A professora atualmente desenvolve na Universidade Federal de Roraima (UFRR) o projeto de extensão “Tinre yenpoiya: combate e prevenção à violência obstétrica em Roraima”, cujo significado, na língua Macuxi, é “Parir e Nascer”. O trabalho procura subsidiar as mulheres no processo de gestação a fim de combater e prevenir a violência obstétrica.

“Almejamos que o acesso à informação e a sensibilização de profissionais de saúde sobre o tema transforme a realidade do estado, contribuindo para a redução da violência obstétrica, bem como para a diminuição dos índices de mortalidade materna e infantil” , comenta a professora.

Segundo Vasconcelos, há um agravante na violência sofrida em mulheres indígenas, isso se dá principalmente ao fato de muitas não terem acesso a uma Unidade Básica de Saúde (UBS), sendo dependentes de equipes médicas itinerárias, outro fator que implica na realização adequada do pré-natal, é também a escassez de informações nas linguagens dessas gestantes. 

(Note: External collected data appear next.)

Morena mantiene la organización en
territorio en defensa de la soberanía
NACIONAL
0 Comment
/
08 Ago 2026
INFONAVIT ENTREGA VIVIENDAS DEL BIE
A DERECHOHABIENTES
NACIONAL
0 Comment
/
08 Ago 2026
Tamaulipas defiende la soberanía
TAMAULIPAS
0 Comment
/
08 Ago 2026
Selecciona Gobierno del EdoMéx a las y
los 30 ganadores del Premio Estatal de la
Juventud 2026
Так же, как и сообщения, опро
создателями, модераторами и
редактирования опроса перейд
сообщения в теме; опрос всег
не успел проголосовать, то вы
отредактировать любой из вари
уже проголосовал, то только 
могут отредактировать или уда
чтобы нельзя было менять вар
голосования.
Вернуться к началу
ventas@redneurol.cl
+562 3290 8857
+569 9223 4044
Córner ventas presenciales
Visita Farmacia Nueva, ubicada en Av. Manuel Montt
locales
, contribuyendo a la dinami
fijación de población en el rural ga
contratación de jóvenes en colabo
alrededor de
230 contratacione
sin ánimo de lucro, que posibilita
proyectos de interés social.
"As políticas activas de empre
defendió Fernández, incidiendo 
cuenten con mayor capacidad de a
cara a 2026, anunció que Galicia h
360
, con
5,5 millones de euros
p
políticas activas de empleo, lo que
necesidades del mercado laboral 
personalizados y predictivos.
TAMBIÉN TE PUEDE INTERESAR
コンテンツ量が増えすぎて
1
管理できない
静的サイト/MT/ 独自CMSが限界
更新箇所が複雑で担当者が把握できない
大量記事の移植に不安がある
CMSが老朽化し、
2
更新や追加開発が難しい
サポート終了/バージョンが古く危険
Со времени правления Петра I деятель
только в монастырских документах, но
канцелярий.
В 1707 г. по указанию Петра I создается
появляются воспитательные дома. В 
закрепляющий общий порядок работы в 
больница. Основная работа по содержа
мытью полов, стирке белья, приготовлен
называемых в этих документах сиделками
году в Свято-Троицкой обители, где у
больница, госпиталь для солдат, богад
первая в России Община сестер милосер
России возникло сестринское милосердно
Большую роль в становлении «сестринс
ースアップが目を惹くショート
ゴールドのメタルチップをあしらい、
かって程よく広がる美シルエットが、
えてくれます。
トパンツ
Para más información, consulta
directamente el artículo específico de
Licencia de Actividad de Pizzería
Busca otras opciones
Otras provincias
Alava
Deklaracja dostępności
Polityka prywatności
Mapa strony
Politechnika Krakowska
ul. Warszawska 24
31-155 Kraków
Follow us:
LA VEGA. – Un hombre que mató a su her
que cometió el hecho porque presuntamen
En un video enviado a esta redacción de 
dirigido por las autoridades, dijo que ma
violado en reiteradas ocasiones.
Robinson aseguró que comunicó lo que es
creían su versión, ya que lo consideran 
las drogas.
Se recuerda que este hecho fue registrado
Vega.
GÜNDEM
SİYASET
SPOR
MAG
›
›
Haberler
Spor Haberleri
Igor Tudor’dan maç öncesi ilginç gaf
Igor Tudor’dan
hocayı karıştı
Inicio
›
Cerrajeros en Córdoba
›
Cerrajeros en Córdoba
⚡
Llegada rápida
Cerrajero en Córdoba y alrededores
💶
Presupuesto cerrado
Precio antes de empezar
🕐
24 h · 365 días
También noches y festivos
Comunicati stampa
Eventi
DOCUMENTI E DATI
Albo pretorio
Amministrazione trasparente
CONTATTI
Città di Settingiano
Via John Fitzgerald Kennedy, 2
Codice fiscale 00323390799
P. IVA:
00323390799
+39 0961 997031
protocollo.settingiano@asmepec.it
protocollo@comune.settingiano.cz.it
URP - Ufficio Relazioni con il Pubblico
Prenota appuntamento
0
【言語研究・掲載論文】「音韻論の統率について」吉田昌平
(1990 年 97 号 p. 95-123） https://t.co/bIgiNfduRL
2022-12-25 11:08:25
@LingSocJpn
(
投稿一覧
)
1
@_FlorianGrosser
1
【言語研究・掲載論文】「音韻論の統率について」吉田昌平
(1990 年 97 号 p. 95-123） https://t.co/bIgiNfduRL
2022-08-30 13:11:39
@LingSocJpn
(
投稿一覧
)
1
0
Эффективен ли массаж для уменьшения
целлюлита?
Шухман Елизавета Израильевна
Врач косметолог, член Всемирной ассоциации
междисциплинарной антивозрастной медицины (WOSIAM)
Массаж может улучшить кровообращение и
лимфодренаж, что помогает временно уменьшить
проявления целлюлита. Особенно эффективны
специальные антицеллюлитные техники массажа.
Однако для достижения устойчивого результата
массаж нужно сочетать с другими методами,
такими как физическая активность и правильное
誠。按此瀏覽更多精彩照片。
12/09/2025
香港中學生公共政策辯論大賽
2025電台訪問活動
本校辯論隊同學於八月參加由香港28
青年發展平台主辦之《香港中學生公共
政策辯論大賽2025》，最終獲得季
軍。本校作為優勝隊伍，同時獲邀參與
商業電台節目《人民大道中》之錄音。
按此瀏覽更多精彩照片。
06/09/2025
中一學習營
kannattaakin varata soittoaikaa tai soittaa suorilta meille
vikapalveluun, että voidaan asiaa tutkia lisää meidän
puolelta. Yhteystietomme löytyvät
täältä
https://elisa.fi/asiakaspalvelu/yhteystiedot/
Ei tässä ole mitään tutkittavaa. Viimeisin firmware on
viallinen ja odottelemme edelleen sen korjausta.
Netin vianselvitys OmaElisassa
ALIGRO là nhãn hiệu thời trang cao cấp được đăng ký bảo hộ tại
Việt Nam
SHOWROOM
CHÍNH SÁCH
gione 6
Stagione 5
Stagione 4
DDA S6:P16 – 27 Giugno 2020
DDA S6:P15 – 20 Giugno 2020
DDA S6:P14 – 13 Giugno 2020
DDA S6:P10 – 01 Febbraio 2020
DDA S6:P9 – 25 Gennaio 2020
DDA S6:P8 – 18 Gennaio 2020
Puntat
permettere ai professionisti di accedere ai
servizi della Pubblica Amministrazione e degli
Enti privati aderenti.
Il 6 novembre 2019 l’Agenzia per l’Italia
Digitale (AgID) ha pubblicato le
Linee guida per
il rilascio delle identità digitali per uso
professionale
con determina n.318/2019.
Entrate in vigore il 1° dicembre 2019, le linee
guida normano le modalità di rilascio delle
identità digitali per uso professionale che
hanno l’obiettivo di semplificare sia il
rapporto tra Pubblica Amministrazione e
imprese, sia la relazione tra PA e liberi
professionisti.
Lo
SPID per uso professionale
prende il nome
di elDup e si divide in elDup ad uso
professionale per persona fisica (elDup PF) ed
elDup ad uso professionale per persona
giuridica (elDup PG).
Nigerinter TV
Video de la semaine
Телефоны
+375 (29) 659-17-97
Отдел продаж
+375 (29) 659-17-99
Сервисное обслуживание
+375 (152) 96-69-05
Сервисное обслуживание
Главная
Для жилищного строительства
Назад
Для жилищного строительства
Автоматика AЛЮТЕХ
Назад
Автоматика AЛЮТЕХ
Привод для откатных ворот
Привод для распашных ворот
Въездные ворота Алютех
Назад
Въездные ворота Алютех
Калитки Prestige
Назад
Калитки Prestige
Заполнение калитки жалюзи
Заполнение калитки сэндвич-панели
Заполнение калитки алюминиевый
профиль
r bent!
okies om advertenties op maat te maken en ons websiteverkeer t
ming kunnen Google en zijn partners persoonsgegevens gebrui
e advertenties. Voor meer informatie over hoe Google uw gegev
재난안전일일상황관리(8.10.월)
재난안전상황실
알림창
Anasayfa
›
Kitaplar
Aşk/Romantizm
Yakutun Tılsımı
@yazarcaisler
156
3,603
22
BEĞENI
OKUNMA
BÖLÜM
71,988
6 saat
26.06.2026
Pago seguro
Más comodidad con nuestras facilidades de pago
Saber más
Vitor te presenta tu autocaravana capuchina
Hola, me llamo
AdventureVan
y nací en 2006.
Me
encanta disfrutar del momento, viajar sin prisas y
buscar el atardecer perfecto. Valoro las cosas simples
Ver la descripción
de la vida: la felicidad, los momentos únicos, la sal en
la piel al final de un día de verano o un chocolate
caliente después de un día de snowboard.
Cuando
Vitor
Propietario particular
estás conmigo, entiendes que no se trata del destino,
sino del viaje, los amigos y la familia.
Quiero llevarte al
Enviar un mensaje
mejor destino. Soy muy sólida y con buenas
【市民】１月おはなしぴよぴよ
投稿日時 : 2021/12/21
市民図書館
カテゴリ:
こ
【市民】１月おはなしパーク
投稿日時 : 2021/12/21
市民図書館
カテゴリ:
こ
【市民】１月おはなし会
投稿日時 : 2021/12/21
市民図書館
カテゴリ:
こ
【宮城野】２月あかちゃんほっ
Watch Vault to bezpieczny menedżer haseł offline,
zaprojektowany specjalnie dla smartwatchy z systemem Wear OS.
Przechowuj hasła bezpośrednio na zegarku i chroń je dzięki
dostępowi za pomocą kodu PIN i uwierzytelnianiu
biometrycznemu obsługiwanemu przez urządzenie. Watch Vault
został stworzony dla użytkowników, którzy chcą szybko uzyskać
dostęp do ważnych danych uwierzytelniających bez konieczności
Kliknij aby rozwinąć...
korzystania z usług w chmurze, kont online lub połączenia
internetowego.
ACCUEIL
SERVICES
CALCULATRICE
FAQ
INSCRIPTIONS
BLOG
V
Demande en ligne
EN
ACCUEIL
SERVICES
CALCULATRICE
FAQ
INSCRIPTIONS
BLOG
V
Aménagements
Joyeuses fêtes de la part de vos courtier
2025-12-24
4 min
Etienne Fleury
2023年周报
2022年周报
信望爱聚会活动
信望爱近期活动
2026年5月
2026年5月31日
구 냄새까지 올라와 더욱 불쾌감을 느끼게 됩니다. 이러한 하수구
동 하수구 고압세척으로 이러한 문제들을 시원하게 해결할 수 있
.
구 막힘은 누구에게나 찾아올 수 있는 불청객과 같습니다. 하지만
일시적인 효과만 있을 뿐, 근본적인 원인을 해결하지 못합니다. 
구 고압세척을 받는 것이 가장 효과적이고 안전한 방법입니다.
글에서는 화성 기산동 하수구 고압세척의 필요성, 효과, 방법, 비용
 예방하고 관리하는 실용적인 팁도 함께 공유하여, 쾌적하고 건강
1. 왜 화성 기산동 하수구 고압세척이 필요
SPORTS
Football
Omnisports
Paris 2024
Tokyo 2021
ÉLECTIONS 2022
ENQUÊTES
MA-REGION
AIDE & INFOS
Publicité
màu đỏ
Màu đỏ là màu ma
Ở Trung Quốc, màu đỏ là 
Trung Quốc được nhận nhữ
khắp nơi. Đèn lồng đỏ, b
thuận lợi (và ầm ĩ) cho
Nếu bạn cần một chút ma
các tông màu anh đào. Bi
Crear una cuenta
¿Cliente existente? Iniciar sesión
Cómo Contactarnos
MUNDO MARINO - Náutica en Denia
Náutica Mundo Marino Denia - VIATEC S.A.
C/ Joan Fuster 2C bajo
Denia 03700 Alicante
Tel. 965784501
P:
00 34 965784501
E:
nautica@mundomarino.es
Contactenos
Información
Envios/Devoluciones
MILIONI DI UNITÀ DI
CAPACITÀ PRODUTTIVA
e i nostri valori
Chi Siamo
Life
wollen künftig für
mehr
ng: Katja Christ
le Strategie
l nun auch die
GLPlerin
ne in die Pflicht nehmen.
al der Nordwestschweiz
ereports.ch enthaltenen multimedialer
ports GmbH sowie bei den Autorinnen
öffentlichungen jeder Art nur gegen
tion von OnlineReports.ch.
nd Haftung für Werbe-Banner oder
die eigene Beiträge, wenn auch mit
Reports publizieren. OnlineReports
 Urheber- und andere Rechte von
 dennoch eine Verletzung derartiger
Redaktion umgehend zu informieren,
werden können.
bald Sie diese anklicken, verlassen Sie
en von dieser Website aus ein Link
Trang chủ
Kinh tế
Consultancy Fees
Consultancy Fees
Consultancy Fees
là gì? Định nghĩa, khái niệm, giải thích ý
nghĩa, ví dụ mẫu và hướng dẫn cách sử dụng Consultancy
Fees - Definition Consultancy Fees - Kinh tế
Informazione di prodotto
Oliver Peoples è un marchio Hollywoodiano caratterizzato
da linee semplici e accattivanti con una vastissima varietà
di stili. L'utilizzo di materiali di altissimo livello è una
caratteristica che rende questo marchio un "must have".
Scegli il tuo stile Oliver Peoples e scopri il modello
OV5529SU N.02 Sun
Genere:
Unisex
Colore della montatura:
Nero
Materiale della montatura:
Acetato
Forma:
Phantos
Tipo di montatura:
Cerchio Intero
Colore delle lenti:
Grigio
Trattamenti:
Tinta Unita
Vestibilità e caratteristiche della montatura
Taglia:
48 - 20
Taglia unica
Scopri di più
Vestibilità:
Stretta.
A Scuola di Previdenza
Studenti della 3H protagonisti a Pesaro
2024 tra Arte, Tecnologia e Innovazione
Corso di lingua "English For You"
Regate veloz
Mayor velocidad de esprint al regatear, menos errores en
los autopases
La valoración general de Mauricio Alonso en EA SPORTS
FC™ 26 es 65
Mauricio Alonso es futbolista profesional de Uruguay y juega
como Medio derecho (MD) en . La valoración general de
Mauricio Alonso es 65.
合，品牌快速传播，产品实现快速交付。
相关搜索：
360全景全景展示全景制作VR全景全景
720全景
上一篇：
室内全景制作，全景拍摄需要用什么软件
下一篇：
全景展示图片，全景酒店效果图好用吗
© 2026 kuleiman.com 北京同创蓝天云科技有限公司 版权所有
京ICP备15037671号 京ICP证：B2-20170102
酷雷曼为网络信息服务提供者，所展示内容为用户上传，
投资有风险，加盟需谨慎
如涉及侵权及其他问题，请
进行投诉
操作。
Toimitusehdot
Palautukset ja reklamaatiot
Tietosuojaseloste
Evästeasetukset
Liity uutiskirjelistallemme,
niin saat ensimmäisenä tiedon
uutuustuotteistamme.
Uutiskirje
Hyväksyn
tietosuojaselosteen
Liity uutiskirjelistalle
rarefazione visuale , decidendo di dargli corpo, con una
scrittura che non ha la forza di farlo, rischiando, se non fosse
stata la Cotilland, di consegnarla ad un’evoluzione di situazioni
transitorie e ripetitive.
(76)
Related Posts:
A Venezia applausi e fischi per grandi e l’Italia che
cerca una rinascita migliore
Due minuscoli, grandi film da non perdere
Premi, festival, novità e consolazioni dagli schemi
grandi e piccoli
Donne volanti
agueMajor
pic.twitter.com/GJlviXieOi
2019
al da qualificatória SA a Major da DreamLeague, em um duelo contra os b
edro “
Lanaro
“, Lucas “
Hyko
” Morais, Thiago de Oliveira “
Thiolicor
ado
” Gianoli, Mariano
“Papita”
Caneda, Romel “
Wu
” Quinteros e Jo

“De acordo com elas, médicos/as e enfermeiras, em muitos casos, demonstraram certa irritação quando eram questionados com muitas perguntas pela gestante. Geralmente, os esclarecimentos de dúvidas não ocorriam devido ao pouco tempo de escuta e por explicações e recomendações realizadas em uma linguagem altamente técnica do campo da saúde. Também se queixavam da padronização das consultas que não esclarecem sobre os cuidados e procedimentos específicos correspondentes a cada etapa da gravidez”, relata Vasconcelos sobre as pacientes indígenas. 

As mulheres ouvidas no projeto de extensão “Tinre yenpoiya” relatam que no primeiro momento, ao chegarem na principal maternidade do estado, são encaminhados à um profissional da saúde o qual não identifica sua especialidade, nessa ocasião também é realizado os primeiros exames de toque para saberem a dilatação.

“Práticas como exames repetitivos de toques também não são procedimentos consultados, apenas comunicados. A resistência e/ou recusa à realização dos exames de toque e a utilização e/ou interrompimento de remédios para indução do parto endovenosa é percebido negativamente pelos profissionais de saúde ", diz a professora.

Outro destaque frequente nos relatos, é a proibição por parte da maternidade em conceder a escolha de um acompanhante do gênero masculino durante o parto. “A gestão da unidade hospitalar alega falta de estrutura para garantir a privacidade de cada mulher”, explica Iana. 

No entanto, de acordo com a Lei Federal nº 11.108 é direito das gestantes escolherem seu acompanhante, com a única objeção de ter acima de 18 anos. Além disso, na lei consta que “a mulher tem direito a um ambiente sossegado, privativo, arejado e sem ruídos durante todas as etapas do nascimento do bebê”.

Em 2023, as mulheres alcançaram mais uma conquista, após a lei 14.737/2023 ser sancionada pelo presidente Luiz Inácio Lula da Silva. A nova política pública assegura o consentimento das gestantes terem um acompanhante durante todo o seu período de atendimento em uma unidade de saúde pública ou privada. Além disso, em casos de procedimentos em que envolvam sedação ou qualquer rebaixamento do nível de consciência, a própria unidade de saúde deverá indicar um acompanhante.